Alors que la 5G commence à peine à se déployer dans l’Union Européenne, la Chine et le Japon se penchent déjà sur la 6G, une technologie au débit 100 fois plus rapide qui couvrirait l’ensemble du globe et fonctionnerait dans l’espace. Cet énième progrès technique questionne la capacité des acteurs du numérique à tempérer leurs appétits technologiques au regard des enjeux écologiques de notre temps.
La guerre de la 6G a déjà commencé, et c’est l’Asie qui est à la manoeuvre. Fin 2019, Ren Zhengfei, dirigeant et PDG du géant de la tech chinoise Huawei, annonçait que ses équipes de recherche se penchaient déjà sur la 6G pour un déploiement à horizon 2030. Quelques mois plus tard, c’est le premier opérateur de téléphonie japonaise NTT DoCoMo qui déclarait dans un livre blanc ses ambitions vis à vis de la sixième génération de réseau mobile. Cette compétition témoigne déjà des enjeux féroces que la 6G cristallise malgré son développement embryonnaire.
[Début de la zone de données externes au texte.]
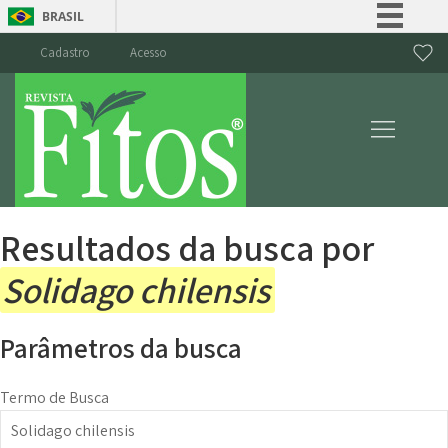
BRASIL
Simplifique!
Cadastro
Acesso
Comunica BR
Participe
Acesso à informação
Legislação
Canais
Resultados da busca por
Solidago chilensis
Parâmetros da busca
Termo de Busca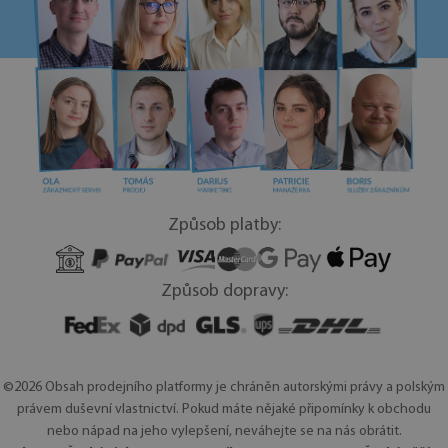
Způsob platby:
Způsob dopravy:
©2026 Obsah prodejního platformy je chráněn autorskými právy a polským
právem duševní vlastnictví. Pokud máte nějaké připomínky k obchodu
nebo nápad na jeho vylepšení, neváhejte se na nás obrátit.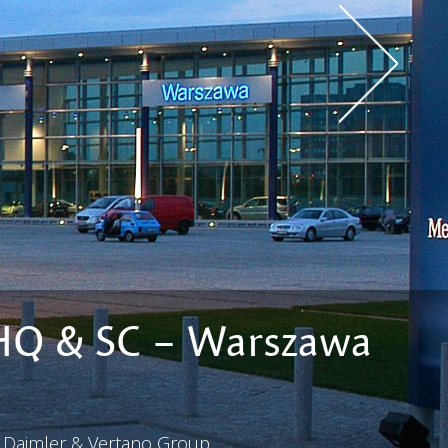
HQ & SC – Warszawa
V Daimler & Vertano Group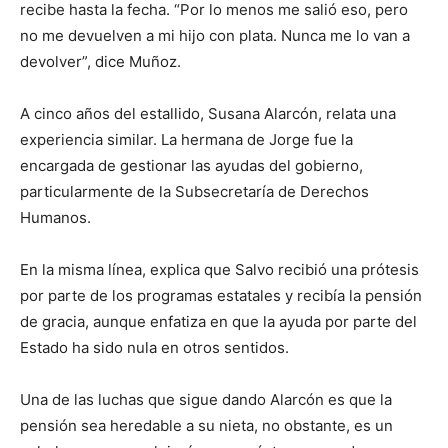
recibe hasta la fecha. “Por lo menos me salió eso, pero
no me devuelven a mi hijo con plata. Nunca me lo van a
devolver”, dice Muñoz.
A cinco años del estallido, Susana Alarcón, relata una
experiencia similar. La hermana de Jorge fue la
encargada de gestionar las ayudas del gobierno,
particularmente de la Subsecretaría de Derechos
Humanos.
En la misma línea, explica que Salvo recibió una prótesis
por parte de los programas estatales y recibía la pensión
de gracia, aunque enfatiza en que la ayuda por parte del
Estado ha sido nula en otros sentidos.
Una de las luchas que sigue dando Alarcón es que la
pensión sea heredable a su nieta, no obstante, es un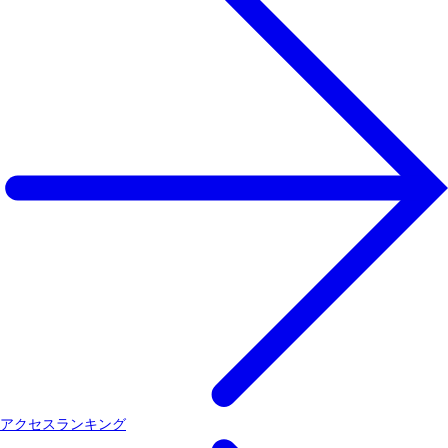
アクセスランキング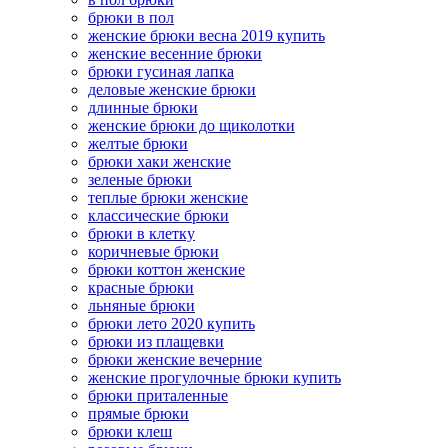
брюки в пол
женские брюки весна 2019 купить
женские весенние брюки
брюки гусиная лапка
деловые женские брюки
длинные брюки
женские брюки до щиколотки
желтые брюки
брюки хаки женские
зеленые брюки
теплые брюки женские
классические брюки
брюки в клетку
коричневые брюки
брюки коттон женские
красные брюки
льняные брюки
брюки лето 2020 купить
брюки из плащевки
брюки женские вечерние
женские прогулочные брюки купить
брюки приталенные
прямые брюки
брюки клеш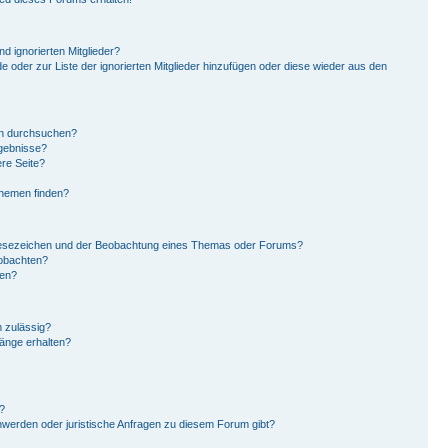
d ignorierten Mitglieder?
de oder zur Liste der ignorierten Mitglieder hinzufügen oder diese wieder aus den
en durchsuchen?
rgebnisse?
re Seite?
Themen finden?
Lesezeichen und der Beobachtung eines Themas oder Forums?
eobachten?
gen?
 zulässig?
hänge erhalten?
?
hwerden oder juristische Anfragen zu diesem Forum gibt?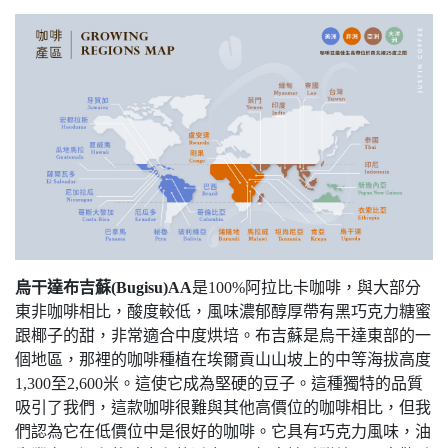
烏干達布吉蘇(Bugisu)AA
是100%阿拉比卡咖啡，與大部分
東非咖啡相比，酸度較低，風味濃郁醇厚帶有黑巧克力糖蜜
跟椰子的甜，非常適合中度烘培。布吉蘇是烏干達東部的一
個地區，那裡的咖啡種植在埃爾貢山山坡上的中等海拔高度
1,300至2,600米。這使它成為堅硬的豆子。這種獨特的品質
吸引了我們，這款咖啡很難與其他高價位的咖啡相比，但我
們認為它在低價位中是很好的咖啡。它具有巧克力風味，油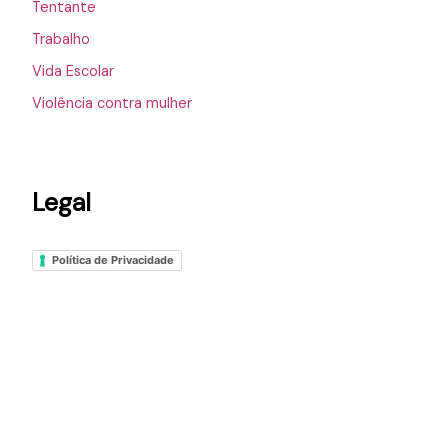
Tentante
Trabalho
Vida Escolar
Violência contra mulher
Legal
Política de Privacidade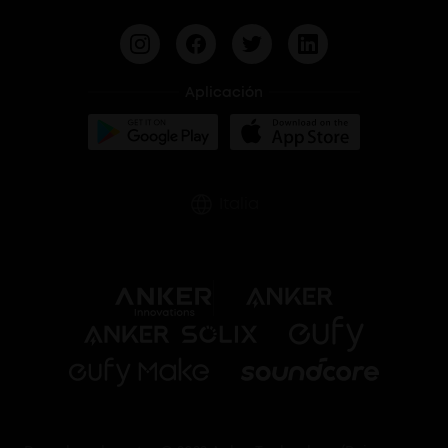
BassUp™
Aplicación
Italia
La 6G des objets connectés
La 6G permettrait dans un premier temps d’accélérer considérablement les débits de données. Les acteurs chinois et japonais estiment ainsi que le réseau de sixième génération pourrait être 100 fois plus rapide que la 5G, et ce grâce à l’emploi d’ondes nanométriques extrêmement puissantes, proches du téraoctet par seconde. Mieux encore, ce réseau passerait « à travers la mer, la terre et l’espace » selon Richard Yu, un des dirigeants de Huawei. De nombreux experts affirment pourtant que la 6G serait incapable de contourner des obstacles matériels, rendant sa propagation à l’échelle planétaire laborieuse.
Quoi qu’il en soit, le débit prodigieux de la 6G propulserait l’intelligence artificielle à un tout autre niveau. Les japonais de DoCoMo estiment par exemple que le réseau rendrait totalement fiable les voitures autonomes par l’absence quasi totale de latence. Il serait même possible de connecter les voitures entre elles pour gagner en sécurité. La 6G permettrait in fine de synchroniser l’ensemble des objets connectés des villes intelligentes afin d’améliorer par exemple les services de transport ou de soin. La 6G présenterait également l’avantage de couvrir l’ensemble de la planète et de résoudre les problèmes de zones blanches mal desservies.
Un contre-sens écologique
Malgré les progrès techniques qu’offre la 6G, de nombreux militants et organisations écologistes considèrent qu’à l’image de la 5G, son déploiement est énergivore et polluant. Sur le plan énergétique en effet, quand bien même la 6G bénéficierait d’antennes moins gourmandes, le nombre d’utilisateurs et la consommation de données augmenteraient de manière fulgurante par un « effet rebond » d’augmentation des usages. Le stockage massif de données en data centers aurait également un coût énergétique considérable, bien au-delà de la facture actuelle des centres de données qui s’élève déjà en France à 3 TWh en 2019, soit l’énergie que consomme Lyon sur une année.
Au delà de l’aspect énergétique, c’est aussi la question de l’obsolescence programmée de nos appareils connectés et du coût environnemental de leurs matériaux qui posent problème. Changer de réseau mobile implique de changer de téléphone et donc de jeter des appareils en état de marche. Une obsolescence difficilement soutenable au regard des conditions de travail désastreuses des ouvriers étrangers et des ravages environnementaux générés par l’extraction de terres rares. Le développement de la 6G cautionne in fine un système d’asservissement de la nature et des êtres humains. Une position hermétique qui devient radicalement antinomique vis à vis de l’urgence climatique et de la destruction du vivant.